The time series information is stored as a [nx1 double] array in a cell array called neptune. The corresponding data for each time point is also stored as a separate [nx1 double] array in the neptune cell array.
What I would like to be able to do is find gaps in the time data and replace these gaps with NaN. The time stamps are stored as 734556.750208611 for example (serial date numbers?) but they do not record gaps as anything, they simply skip to the next date for which data was recorded.

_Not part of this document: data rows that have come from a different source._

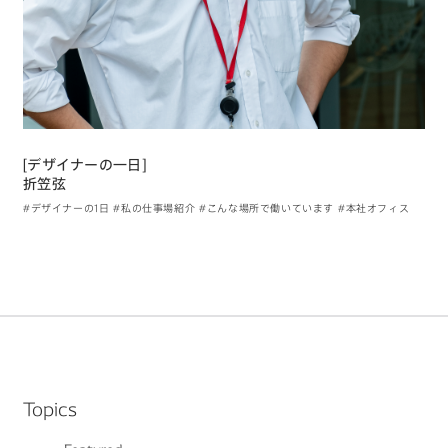
[デザイナーの一日]
折笠弦
#デザイナーの1日
#私の仕事場紹介
#こんな場所で働いています
#本社オフィス
Topics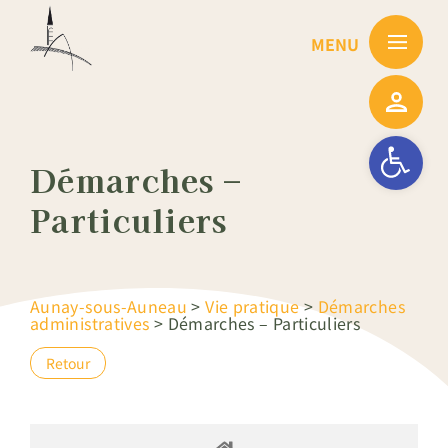
Passer
au
contenu
Ouvrir la barre
Démarches –
Particuliers
Aunay-sous-Auneau
>
Vie pratique
>
Démarches
administratives
>
Démarches – Particuliers
Retour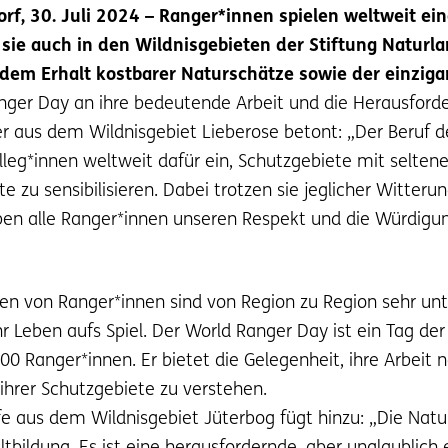
f, 30. Juli 2024 – Ranger*innen spielen weltweit ein
d sie auch in den Wildnisgebieten der Stiftung Natur
dem Erhalt kostbarer Naturschätze sowie der einzigar
anger Day an ihre bedeutende Arbeit und die Herausforder
r aus dem Wildnisgebiet Lieberose betont: „Der Beruf d
Kolleg*innen weltweit dafür ein, Schutzgebiete mit selte
e zu sensibilisieren. Dabei trotzen sie jeglicher Witter
aben alle Ranger*innen unseren Respekt und die Würdigu
n von Ranger*innen sind von Region zu Region sehr unter
r Leben aufs Spiel. Der World Ranger Day ist ein Tag der
0 Ranger*innen. Er bietet die Gelegenheit, ihre Arbeit
 ihrer Schutzgebiete zu verstehen.
 aus dem Wildnisgebiet Jüterbog fügt hinzu: „Die Naturs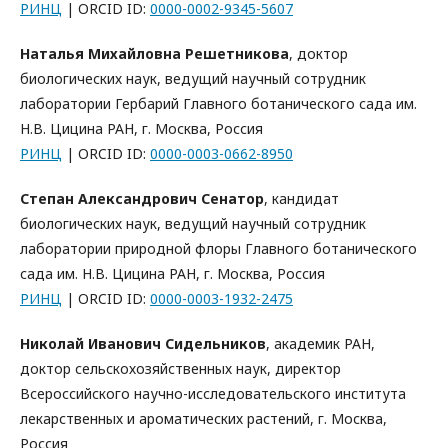
РИНЦ
| ORCID ID:
0000-0002-9345-5607
Наталья Михайловна Решетникова
, доктор
биологических наук, ведущий научный сотрудник
лаборатории Гербарий Главного ботанического сада им.
Н.В. Цицина РАН, г. Москва, Россия
РИНЦ
| ORCID ID:
0000-0003-0662-8950
Степан Александрович Сенатор
, кандидат
биологических наук, ведущий научный сотрудник
лаборатории природной флоры Главного ботанического
сада им. Н.В. Цицина РАН, г. Москва, Россия
РИНЦ
| ORCID ID:
0000-0003-1932-2475
Николай Иванович Сидельников
, академик РАН,
доктор сельскохозяйственных наук, директор
Всероссийского научно-исследовательского института
лекарственных и ароматических растений, г. Москва,
Россия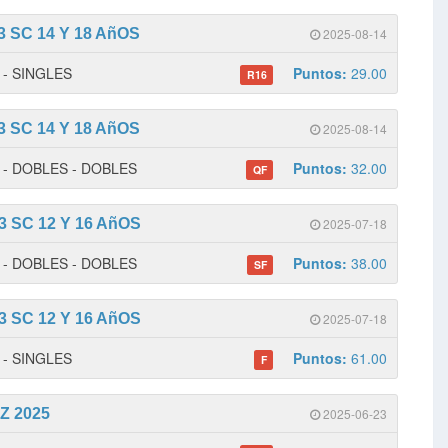
 SC 14 Y 18 AñOS
2025-08-14
1 - SINGLES
Puntos:
29.00
R16
 SC 14 Y 18 AñOS
2025-08-14
 1 - DOBLES - DOBLES
Puntos:
32.00
QF
 SC 12 Y 16 AñOS
2025-07-18
 1 - DOBLES - DOBLES
Puntos:
38.00
SF
 SC 12 Y 16 AñOS
2025-07-18
1 - SINGLES
Puntos:
61.00
F
Z 2025
2025-06-23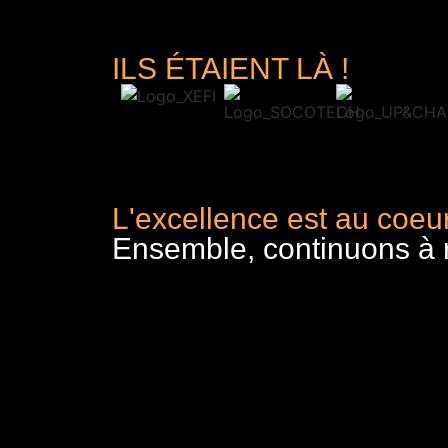
ILS ÉTAIENT LÀ !
L'excellence est au coeur
Ensemble, continuons à re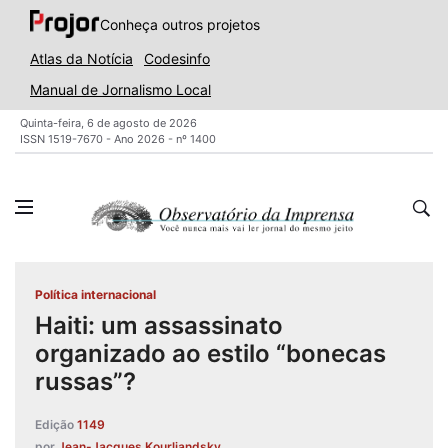
Conheça outros projetos
Atlas da Notícia
Codesinfo
Manual de Jornalismo Local
Quinta-feira, 6 de agosto de 2026
ISSN 1519-7670 - Ano 2026 - nº 1400
Política internacional
Haiti: um assassinato
organizado ao estilo “bonecas
russas”?
Edição
1149
por
Jean-Jacques Kourliandsky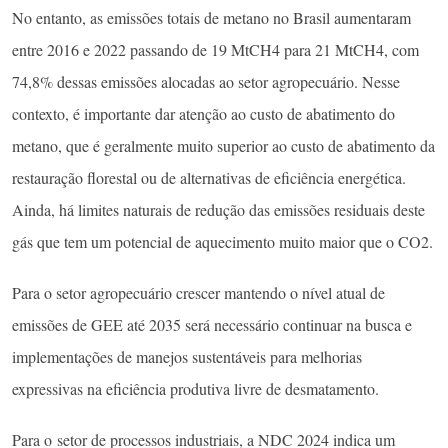
No entanto, as emissões totais de metano no Brasil aumentaram
entre 2016 e 2022 passando de 19 MtCH4 para 21 MtCH4, com
74,8% dessas emissões alocadas ao setor agropecuário. Nesse
contexto, é importante dar atenção ao custo de abatimento do
metano, que é geralmente muito superior ao custo de abatimento da
restauração florestal ou de alternativas de eficiência energética.
Ainda, há limites naturais de redução das emissões residuais deste
gás que tem um potencial de aquecimento muito maior que o CO2.
Para o setor agropecuário crescer mantendo o nível atual de
emissões de GEE até 2035 será necessário continuar na busca e
implementações de manejos sustentáveis para melhorias
expressivas na eficiência produtiva livre de desmatamento.
Para o setor de processos industriais, a NDC 2024 indica um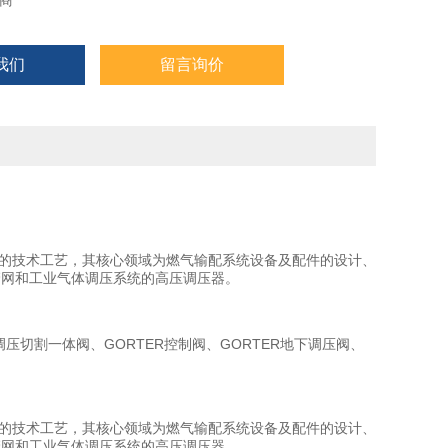
商
我们
留言询价
置的技术工艺，其核心领域为燃气输配系统设备及配件的设计、
管网和工业气体调压系统的高压调压器。
调压切割一体阀、GORTER控制阀、GORTER地下调压阀、
置的技术工艺，其核心领域为燃气输配系统设备及配件的设计、
管网和工业气体调压系统的高压调压器。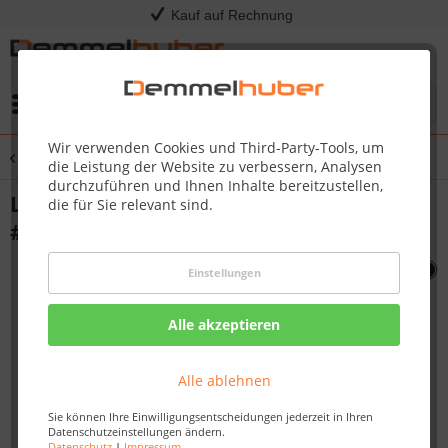
Kauf auf Rechnung
Menü
Wir verwenden Cookies und Third-Party-Tools, um
Übersicht
Sonstige Ersatzteile
die Leistung der Website zu verbessern, Analysen
durchzuführen und Ihnen Inhalte bereitzustellen,
LID ASSEMBLY BLUE TQ285TQ285X
die für Sie relevant sind.
#N010-0776-BL4HM
Einstellungen
Alle akzeptieren
Alle ablehnen
Sie können Ihre Einwilligungsentscheidungen jederzeit in Ihren
Datenschutzeinstellungen ändern.
Datenschutz
|
Impressum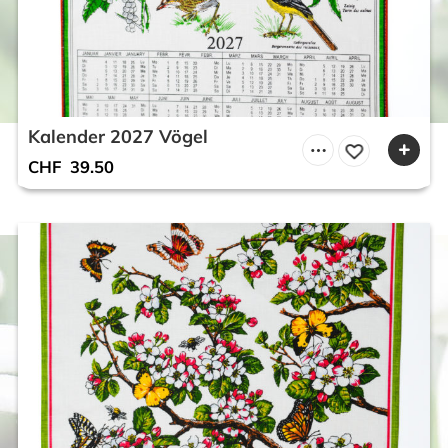
Kalender 2027 Vögel
CHF
39.50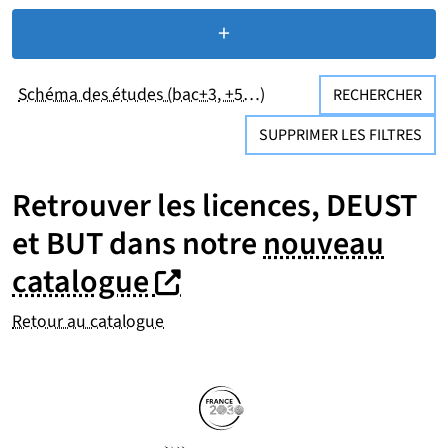
+
de critères de recherc
Schéma des études (bac+3, +5…)
RECHERCHER
SUPPRIMER LES FILTRES
Retrouver les licences, DEUST
et BUT dans notre
nouveau
(nouvelle fenêtre)
(nouvelle fenêtre)
catalogue
Retour au catalogue
Partenaires
Suivez-nous sur les réseaux so
(nouvelle fenêtre)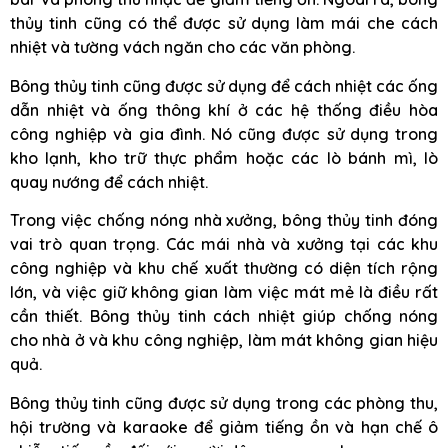
thủy tinh cũng có thể được sử dụng làm mái che cách
nhiệt và tường vách ngăn cho các văn phòng.
Bông thủy tinh cũng được sử dụng để cách nhiệt các ống
dẫn nhiệt và ống thông khí ở các hệ thống điều hòa
công nghiệp và gia đình. Nó cũng được sử dụng trong
kho lạnh, kho trữ thực phẩm hoặc các lò bánh mì, lò
quay nướng để cách nhiệt.
Trong việc chống nóng nhà xưởng, bông thủy tinh đóng
vai trò quan trọng. Các mái nhà và xưởng tại các khu
công nghiệp và khu chế xuất thường có diện tích rộng
lớn, và việc giữ không gian làm việc mát mẻ là điều rất
cần thiết. Bông thủy tinh cách nhiệt giúp chống nóng
cho nhà ở và khu công nghiệp, làm mát không gian hiệu
quả.
Bông thủy tinh cũng được sử dụng trong các phòng thu,
hội trường và karaoke để giảm tiếng ồn và hạn chế ô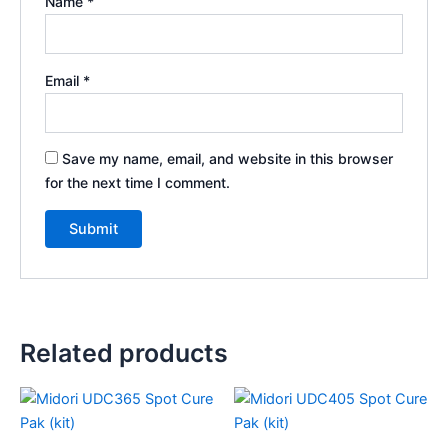
Name
*
Email
*
Save my name, email, and website in this browser
for the next time I comment.
Related products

The code I have so far is:
sp=getSamplePeriod; %each instrument has a unique sampling period (in this example sp=0.25 seconds)
t=datenum(neptune.time);
t=t*86400;
idx=find(diff(t)>(2*sp))'+1 %to detect gaps greater than twice the sampling period
This gives me back (for my current example):
idx =
830 8949
This is correct so far and the gaps would be found between (idx-1) and (idx). From here however I am stuck. I don't know how to insert NaN into these gaps and also how to have NaN in the same locations in the neptune.data [nx1 double] array. If anyone could offer any suggestions it would be very much appreciated! Additionally, I'm not sure how easy it would be to insert NaN every 0.25 s interval in these gaps to make the data more accurately represented. If this is too complicated then I will be satisfied with simply inserting NaN into the single gap. Thanks!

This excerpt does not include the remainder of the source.